*** Data shown ***

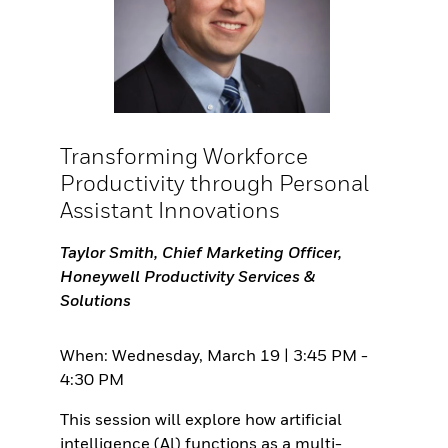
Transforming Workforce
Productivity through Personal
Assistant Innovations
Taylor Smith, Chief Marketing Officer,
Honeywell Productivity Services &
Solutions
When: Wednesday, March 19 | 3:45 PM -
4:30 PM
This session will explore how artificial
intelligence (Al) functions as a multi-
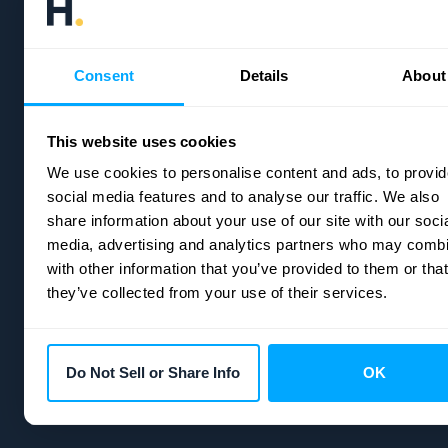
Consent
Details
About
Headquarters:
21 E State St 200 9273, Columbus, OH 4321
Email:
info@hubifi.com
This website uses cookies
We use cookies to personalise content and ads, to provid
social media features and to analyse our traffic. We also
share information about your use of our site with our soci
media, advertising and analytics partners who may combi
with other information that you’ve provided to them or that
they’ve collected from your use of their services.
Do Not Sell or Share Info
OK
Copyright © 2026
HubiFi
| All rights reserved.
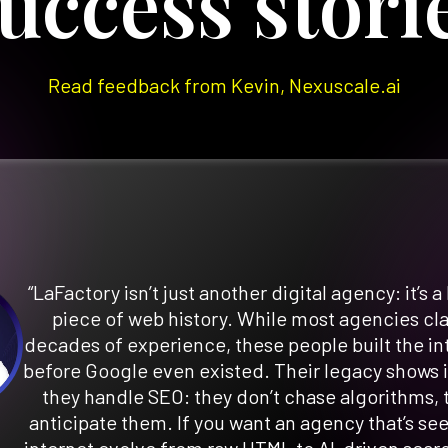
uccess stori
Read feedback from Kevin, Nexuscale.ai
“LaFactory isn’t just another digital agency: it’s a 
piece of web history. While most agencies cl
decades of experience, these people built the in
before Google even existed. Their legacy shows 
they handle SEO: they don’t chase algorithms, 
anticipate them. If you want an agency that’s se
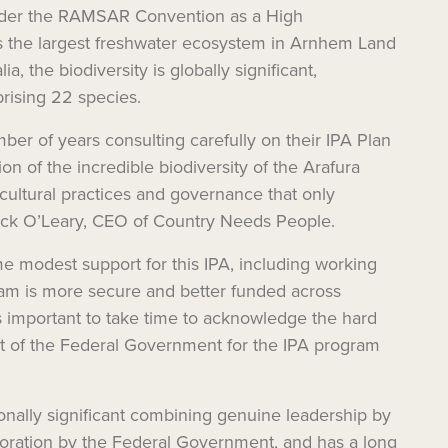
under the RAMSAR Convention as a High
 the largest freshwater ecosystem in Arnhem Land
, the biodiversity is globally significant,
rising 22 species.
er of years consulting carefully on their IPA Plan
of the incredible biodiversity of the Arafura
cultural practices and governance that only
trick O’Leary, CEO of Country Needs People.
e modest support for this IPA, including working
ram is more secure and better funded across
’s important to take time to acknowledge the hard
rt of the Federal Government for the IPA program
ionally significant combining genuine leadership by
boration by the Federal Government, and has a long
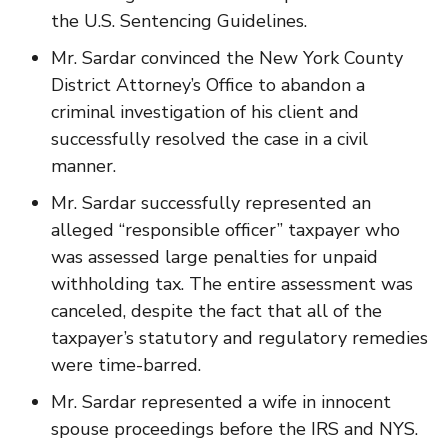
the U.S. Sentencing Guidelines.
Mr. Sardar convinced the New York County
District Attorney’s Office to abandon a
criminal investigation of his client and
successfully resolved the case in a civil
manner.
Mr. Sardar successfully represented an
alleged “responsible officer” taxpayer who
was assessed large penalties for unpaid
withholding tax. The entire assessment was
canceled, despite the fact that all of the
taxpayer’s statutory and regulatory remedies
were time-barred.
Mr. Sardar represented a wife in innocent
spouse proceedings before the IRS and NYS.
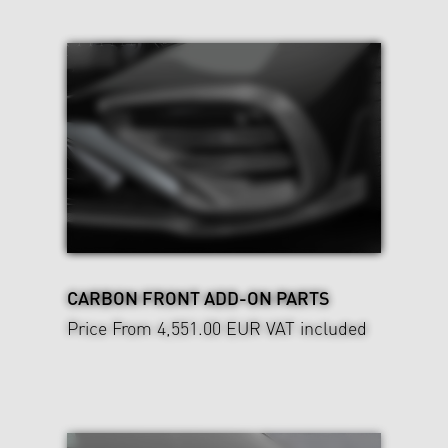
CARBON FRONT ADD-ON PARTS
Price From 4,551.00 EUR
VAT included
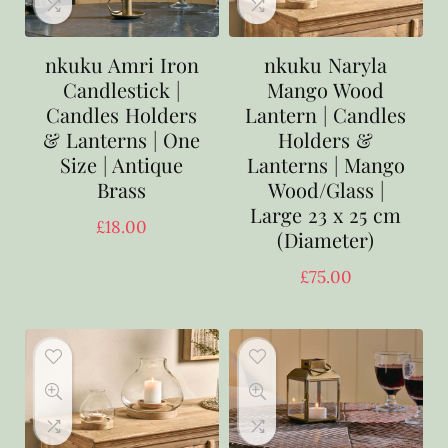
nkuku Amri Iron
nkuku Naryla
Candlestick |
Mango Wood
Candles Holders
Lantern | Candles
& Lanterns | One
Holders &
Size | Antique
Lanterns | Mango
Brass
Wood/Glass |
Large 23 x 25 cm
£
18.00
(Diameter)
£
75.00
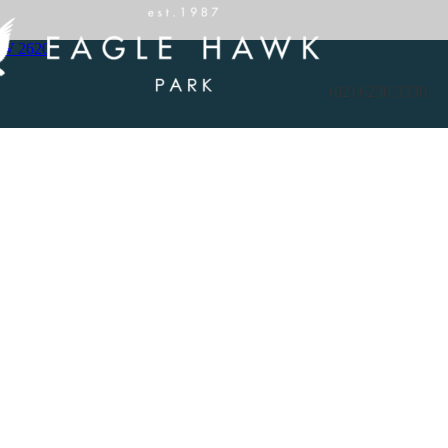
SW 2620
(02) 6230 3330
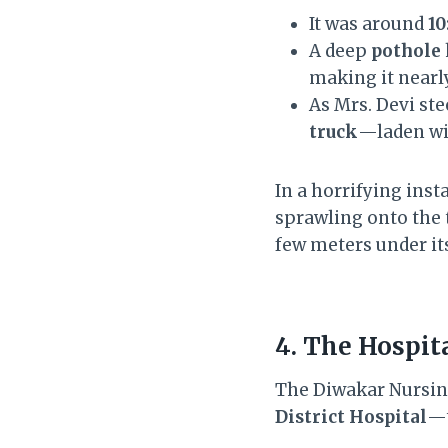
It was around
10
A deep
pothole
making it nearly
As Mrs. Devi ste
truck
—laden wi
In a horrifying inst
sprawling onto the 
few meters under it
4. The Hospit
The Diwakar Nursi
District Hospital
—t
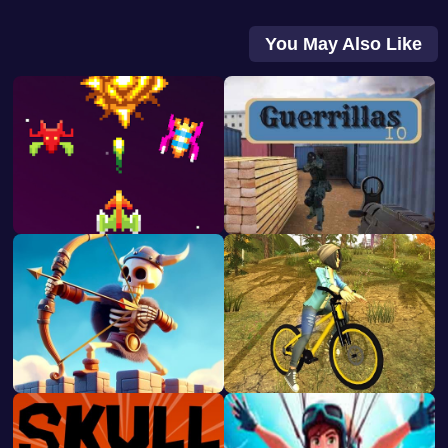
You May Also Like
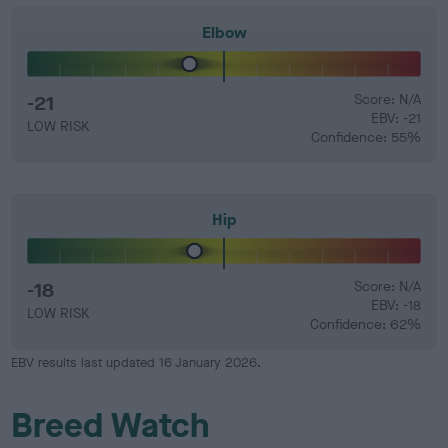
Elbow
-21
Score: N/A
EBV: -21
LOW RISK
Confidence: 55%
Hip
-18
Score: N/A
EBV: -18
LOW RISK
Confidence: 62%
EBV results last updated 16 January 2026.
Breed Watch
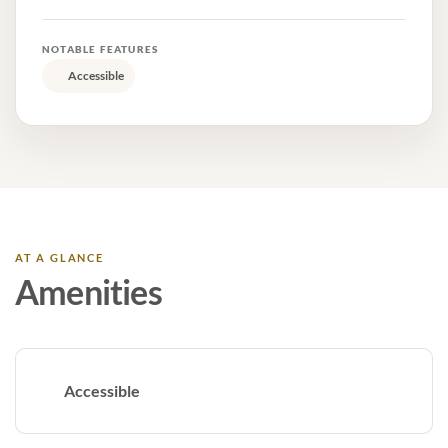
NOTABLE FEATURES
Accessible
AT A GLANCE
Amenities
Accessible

***

- _What the exercise asks_
Please copy every line of the records above in which "information" appears.

- _Exercise response_
share information about your use of our site with our soci
with other information that you’ve provided to them or that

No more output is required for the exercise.